All lines of the records below that contain the word "utca" must be listed.

◇ ◇ ◇ ◇

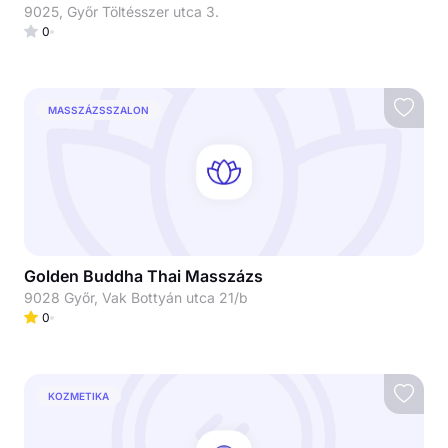
9025, Győr Töltésszer utca 3.
0
MASSZÁZSSZALON
Golden Buddha Thai Masszázs
9028 Győr, Vak Bottyán utca 21/b
0
KOZMETIKA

◇ ◇ ◇ ◇

Completed exercise →
9025, Győr Töltésszer utca 3.
9028 Győr, Vak Bottyán utca 21/b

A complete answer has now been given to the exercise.